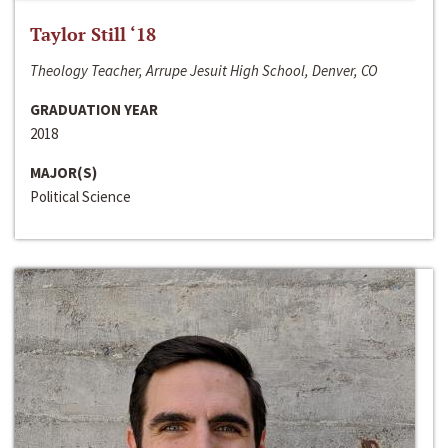
Taylor Still ‘18
Theology Teacher, Arrupe Jesuit High School, Denver, CO
GRADUATION YEAR
2018
MAJOR(S)
Political Science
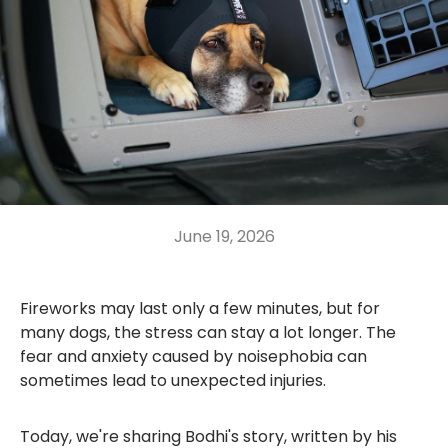
June 19, 2026
Fireworks may last only a few minutes, but for
many dogs, the stress can stay a lot longer. The
fear and anxiety caused by noisephobia can
sometimes lead to unexpected injuries.
Today, we're sharing Bodhi's story, written by his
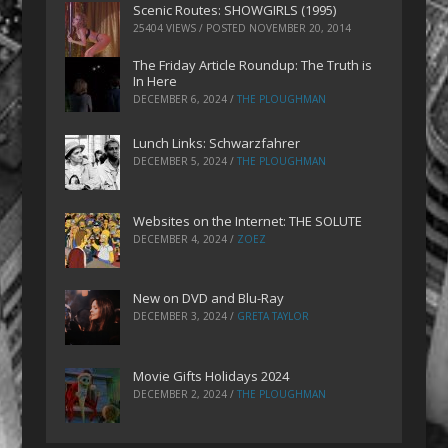
Scenic Routes: SHOWGIRLS (1995)
25404 VIEWS / POSTED
NOVEMBER 20, 2014
The Friday Article Roundup: The Truth is
In Here
DECEMBER 6, 2024
/
THE PLOUGHMAN
Lunch Links: Schwarzfahrer
DECEMBER 5, 2024
/
THE PLOUGHMAN
Websites on the Internet: THE SOLUTE
DECEMBER 4, 2024
/
ZOEZ
New on DVD and Blu-Ray
DECEMBER 3, 2024
/
GRETA TAYLOR
Movie Gifts Holidays 2024
DECEMBER 2, 2024
/
THE PLOUGHMAN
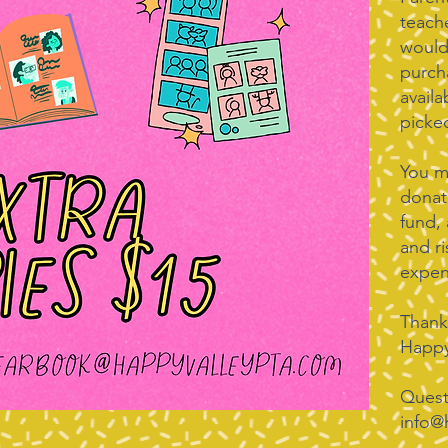
teach
would
purch
avail
picked
You ma
donat
fund,
and ri
expen
Thank
Happy
Quest
info@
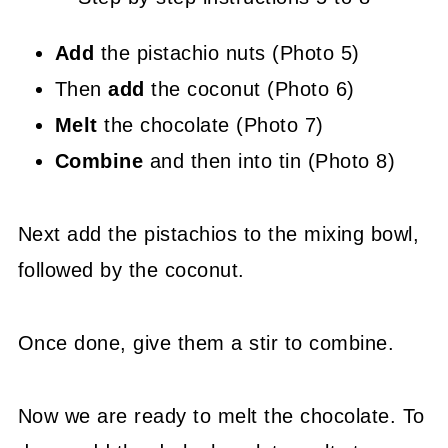
Add
the pistachio nuts (Photo 5)
Then
add
the coconut (Photo 6)
Melt
the chocolate (Photo 7)
Combine
and then into tin (Photo 8)
Next add the pistachios to the mixing bowl,
followed by the coconut.
Once done, give them a stir to combine.
Now we are ready to melt the chocolate. To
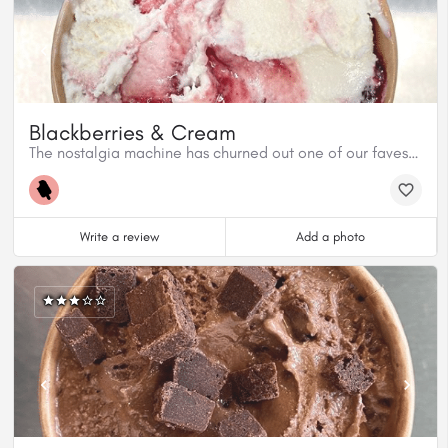
Blackberries & Cream
The nostalgia machine has churned out one of our faves! Blackberries & Cream. This flavour hearkens back to Jordan’s childhood top pick at the ice cream counter back home in NB.
Write a review
Add a photo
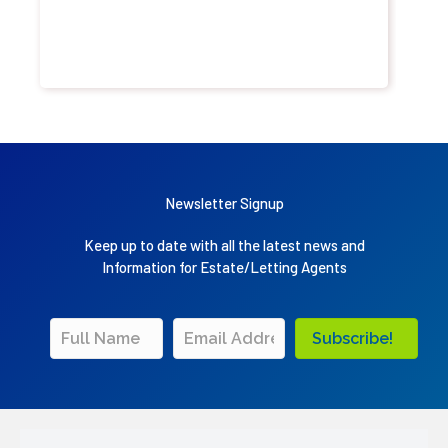
Newsletter Signup
Keep up to date with all the latest news and
Information for Estate/Letting Agents
Subscribe!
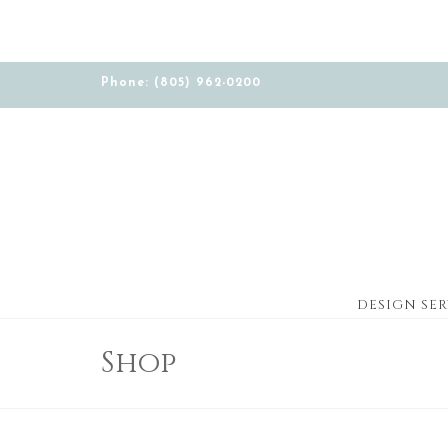
Phone: (805) 962-0200
DESIGN SER
Shop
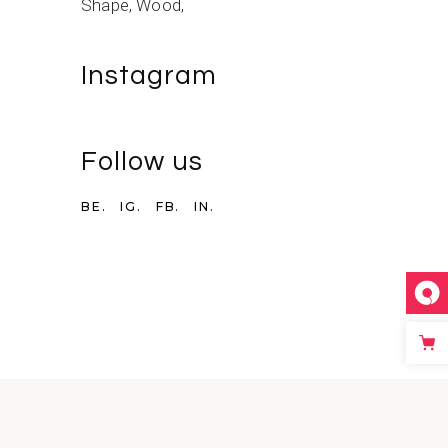
Shape
Wood
Instagram
Follow us
BE.
IG.
FB.
IN.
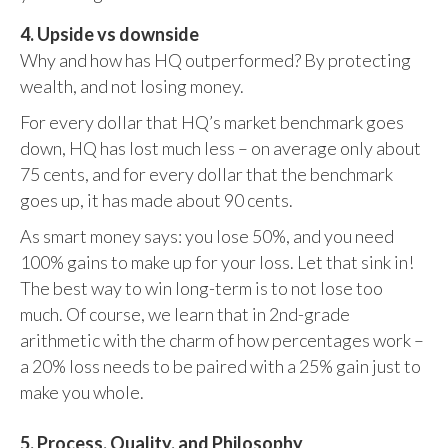
4. Upside vs downside
Why and how has HQ outperformed? By protecting
wealth, and not losing money.
For every dollar that HQ’s market benchmark goes
down, HQ has lost much less – on average only about
75 cents, and for every dollar that the benchmark
goes up, it has made about 90 cents.
As smart money says: you lose 50%, and you need
100% gains to make up for your loss. Let that sink in!
The best way to win long-term is to not lose too
much. Of course, we learn that in 2nd-grade
arithmetic with the charm of how percentages work –
a 20% loss needs to be paired with a 25% gain just to
make you whole.
5. Process, Quality, and Philosophy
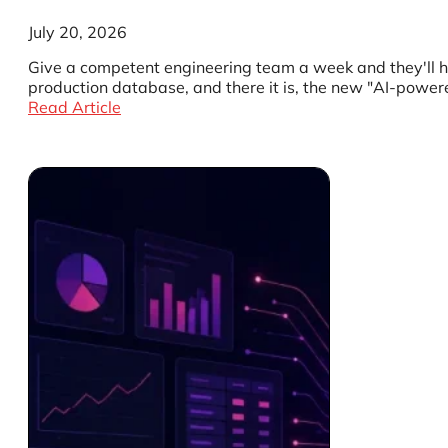
July 20, 2026
Give a competent engineering team a week and they'll ha
production database, and there it is, the new "AI-powere
Read Article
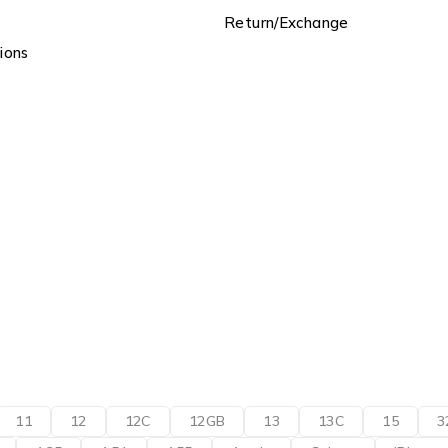
Return/Exchange
ions
11
12
12C
12GB
13
13C
15
3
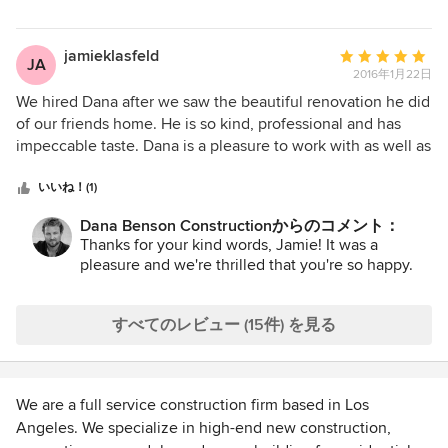
didn't stop with the inside of the house and have now hired
think projects are the most successful when everyone is
both of them to tackle the back yard. I highly recommend
able to work together for the good of the client and with
Dana Benson Construction. Their work is beautiful and the
Dana you get a contractor that really cares about producing
jamieklasfeld
平
JA
customer service is top notch.
projects of quality and respecting the design process. I
2016年1月22日
均
would gladly work on another project with Dana.
評
We hired Dana after we saw the beautiful renovation he did
価：
of our friends home. He is so kind, professional and has
5
impeccable taste. Dana is a pleasure to work with as well as
つ
his excellent crew. Our new home is better than we ever
星
imagined. We look forward to working with Dana on our
いいね！(1)
中
next home!
Dana Benson Constructionからのコメント：
星
Thanks for your kind words, Jamie! It was a
5
pleasure and we're thrilled that you're so happy.
すべてのレビュー (15件) を見る
We are a full service construction firm based in Los
Angeles. We specialize in high-end new construction,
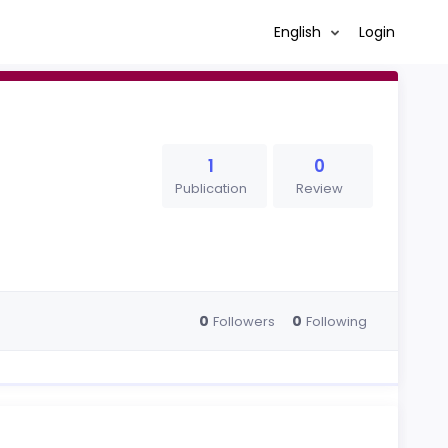
English
Login
1
0
Publication
Review
0
0
Followers
Following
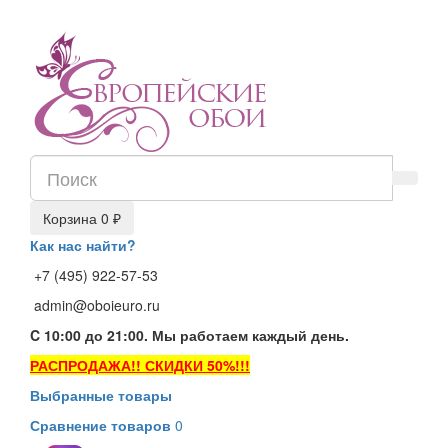
Корзина
0 ₽
Как нас найти?
+7 (495) 922-57-53
admin@oboieuro.ru
C 10:00 до 21:00. Мы работаем каждый день.
РАСПРОДАЖА!! СКИДКИ 50%!!!
Выбранные товары
Сравнение товаров
0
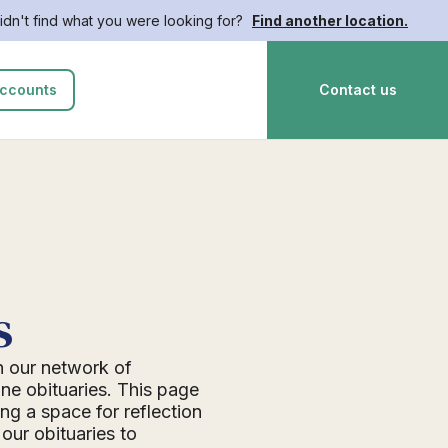
idn't find what you were looking for?
Find another location.
ccounts
Contact us
s
n our network of
ne obituaries. This page
ing a space for reflection
ur obituaries to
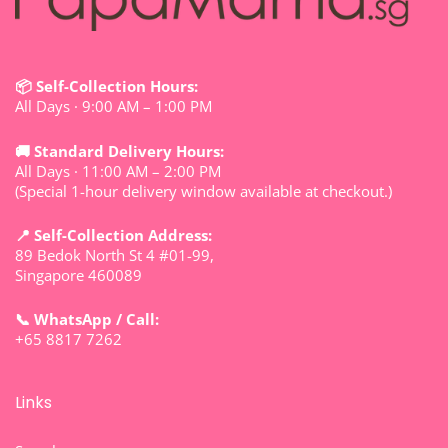
📦 Self-Collection Hours:
All Days · 9:00 AM – 1:00 PM
🚚 Standard Delivery Hours:
All Days · 11:00 AM – 2:00 PM
(Special 1-hour delivery window available at checkout.)
📍 Self-Collection Address:
89 Bedok North St 4 #01-99,
Singapore 460089
📞 WhatsApp / Call:
+65 8817 7262
Links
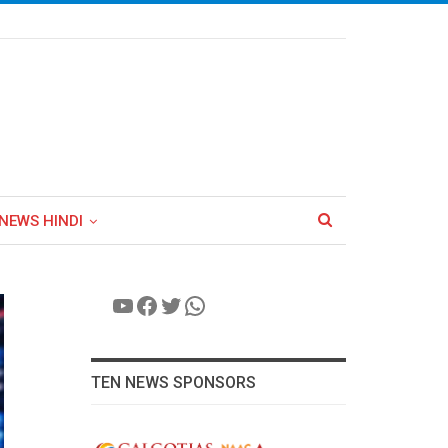
NEWS HINDI
YouTube
Facebook
Twitter
WhatsApp
TEN NEWS SPONSORS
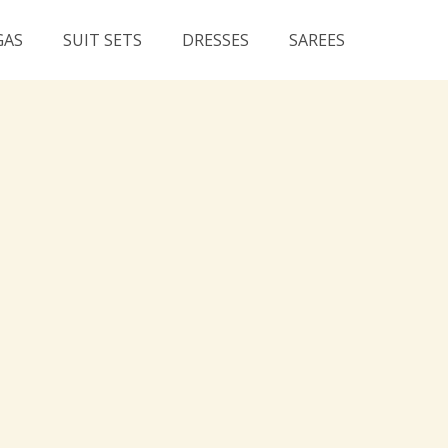
GAS
SUIT SETS
DRESSES
SAREES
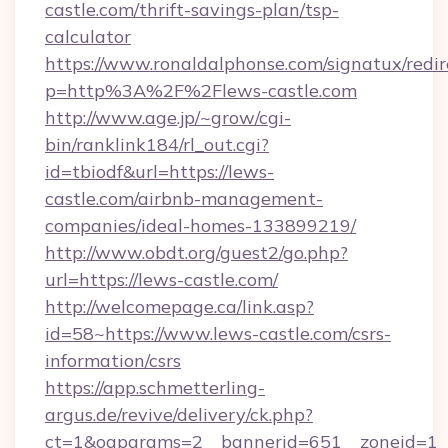
castle.com/thrift-savings-plan/tsp-
calculator
https://www.ronaldalphonse.com/signatux/redir
p=http%3A%2F%2Flews-castle.com
http://www.age.jp/~grow/cgi-
bin/ranklink184/rl_out.cgi?
id=tbiodf&url=https://lews-
castle.com/airbnb-management-
companies/ideal-homes-133899219/
http://www.obdt.org/guest2/go.php?
url=https://lews-castle.com/
http://welcomepage.ca/link.asp?
id=58~https://www.lews-castle.com/csrs-
information/csrs
https://app.schmetterling-
argus.de/revive/delivery/ck.php?
ct=1&oaparams=2__bannerid=651__zoneid=1_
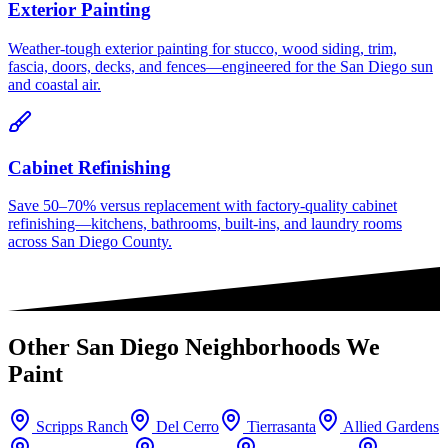
Exterior Painting
Weather-tough exterior painting for stucco, wood siding, trim,
fascia, doors, decks, and fences—engineered for the San Diego sun
and coastal air.
Cabinet Refinishing
Save 50–70% versus replacement with factory-quality cabinet
refinishing—kitchens, bathrooms, built-ins, and laundry rooms
across San Diego County.
Other
San Diego
Neighborhoods We
Paint
Scripps Ranch
Del Cerro
Tierrasanta
Allied Gardens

□ □ □ □

◆ TASK DIRECTIONS ◆
If a record above contains a picture, leave the picture out and transcribe everything else exactly.

◆ TASK OUTPUT ◆
Taylor Still ‘18
Theology Teacher, Arrupe Jesuit High School, Denver, CO
GRADUATION YEAR
2018
MAJOR(S)
Political Science
June 19, 2026
Fireworks may last only a few minutes, but for
many dogs, the stress can stay a lot longer. The
fear and anxiety caused by noisephobia can
sometimes lead to unexpected injuries.
Today, we're sharing Bodhi's story, written by his
Scenic Routes: SHOWGIRLS (1995)
25404 VIEWS / POSTED
NOVEMBER 20, 2014
The Friday Article Roundup: The Truth is
In Here
DECEMBER 6, 2024
/
THE PLOUGHMAN
Lunch Links: Schwarzfahrer
DECEMBER 5, 2024
/
THE PLOUGHMAN
Websites on the Internet: THE SOLUTE
DECEMBER 4, 2024
/
ZOEZ
New on DVD and Blu-Ray
DECEMBER 3, 2024
/
GRETA TAYLOR
Movie Gifts Holidays 2024
DECEMBER 2, 2024
/
THE PLOUGHMAN
teach
would
purch
avail
picked
You ma
donat
fund,
and ri
expen
Thank
Happy
Quest
info@
Add
the pistachio nuts (Photo 5)
Then
add
the coconut (Photo 6)
Melt
the chocolate (Photo 7)
Combine
and then into tin (Photo 8)
Next add the pistachios to the mixing bowl,
followed by the coconut.
Once done, give them a stir to combine.
Now we are ready to melt the chocolate. To
Blackberries & Cream
The nostalgia machine has churned out one of our faves! Blackberries & Cream. This flavour hearkens back to Jordan’s childhood top pick at the ice cream counter back home in NB.
Write a review
Add a photo
Newsletter Signup
Keep up to date with all the latest news and
Information for Estate/Letting Agents
Subscribe!
Phone: (805) 962-0200
DESIGN SER
Shop
Shape
Wood
Instagram
Follow us
BE.
IG.
FB.
IN.
4. Upside vs downside
Why and how has HQ outperformed? By protecting
wealth, and not losing money.
For every dollar that HQ’s market benchmark goes
down, HQ has lost much less – on average only about
75 cents, and for every dollar that the benchmark
goes up, it has made about 90 cents.
As smart money says: you lose 50%, and you need
100% gains to make up for your loss. Let that sink in!
The best way to win long-term is to not lose too
much. Of course, we learn that in 2nd-grade
arithmetic with the charm of how percentages work –
a 20% loss needs to be paired with a 25% gain just to
make you whole.
5. Process, Quality, and Philosophy
July 20, 2026
Give a competent engineering team a week and they'll ha
production database, and there it is, the new "AI-powere
Read Article
Return/Exchange
ions
11
12
12C
12GB
13
13C
15
3
didn't stop with the inside of the house and have now hired
think projects are the most successful when everyone is
both of them to tackle the back yard. I highly recommend
able to work together for the good of the client and with
Dana Benson Construction. Their work is beautiful and the
Dana you get a contractor that really cares about producing
jamieklasfeld
平
JA
customer service is top notch.
projects of quality and respecting the design process. I
2016年1月22日
均
would gladly work on another project with Dana.
評
We hired Dana after we saw the beautiful renovation he did
価：
of our friends home. He is so kind, professional and has
5
impeccable taste. Dana is a pleasure to work with as well as
つ
his excellent crew. Our new home is better than we ever
星
imagined. We look forward to working with Dana on our
いいね！(1)
中
next home!
Dana Benson Constructionからのコメント：
星
Thanks for your kind words, Jamie! It was a
5
pleasure and we're thrilled that you're so happy.
すべてのレビュー (15件) を見る
We are a full service construction firm based in Los
Angeles. We specialize in high-end new construction,
English
Login
1
0
Publication
Review
0
0
Followers
Following
Корзина
0 ₽
Как нас найти?
+7 (495) 922-57-53
admin@oboieuro.ru
C 10:00 до 21:00. Мы работаем каждый день.
РАСПРОДАЖА!! СКИДКИ 50%!!!
Выбранные товары
Сравнение товаров
0
idn't find what you were looking for?
Find another location.
ccounts
Contact us
s
n our network of
ne obituaries. This page
ing a space for reflection
ur obituaries to
📦 Self-Collection Hours:
All Days · 9:00 AM – 1:00 PM
🚚 Standard Delivery Hours:
All Days · 11:00 AM – 2:00 PM
(Special 1-hour delivery window available at checkout.)
📍 Self-Collection Address:
89 Bedok North St 4 #01-99,
Singapore 460089
📞 WhatsApp / Call:
+65 8817 7262
Links
NEWS HINDI
YouTube
Facebook
Twitter
WhatsApp
TEN NEWS SPONSORS
GAS
SUIT SETS
DRESSES
SAREES
castle.com/thrift-savings-plan/tsp-
calculator
https://www.ronaldalphonse.com/signatux/redir
p=http%3A%2F%2Flews-castle.com
http://www.age.jp/~grow/cgi-
bin/ranklink184/rl_out.cgi?
id=tbiodf&url=https://lews-
castle.com/airbnb-management-
companies/ideal-homes-133899219/
http://www.obdt.org/guest2/go.php?
url=https://lews-castle.com/
http://welcomepage.ca/link.asp?
id=58~https://www.lews-castle.com/csrs-
information/csrs
https://app.schmetterling-
argus.de/revive/delivery/ck.php?
ct=1&oaparams=2__bannerid=651__zoneid=1_
Exterior Painting
Weather-tough exterior painting for stucco, wood siding, trim,
fascia, doors, decks, and fences—engineered for the San Diego sun
and coastal air.
Cabinet Refinishing
Save 50–70% versus replacement with factory-quality cabinet
refinishing—kitchens, bathrooms, built-ins, and laundry rooms
across San Diego County.
Other
San Diego
Neighborhoods We
Paint
Scripps Ranch
Del Cerro
Tierrasanta
Allied Gardens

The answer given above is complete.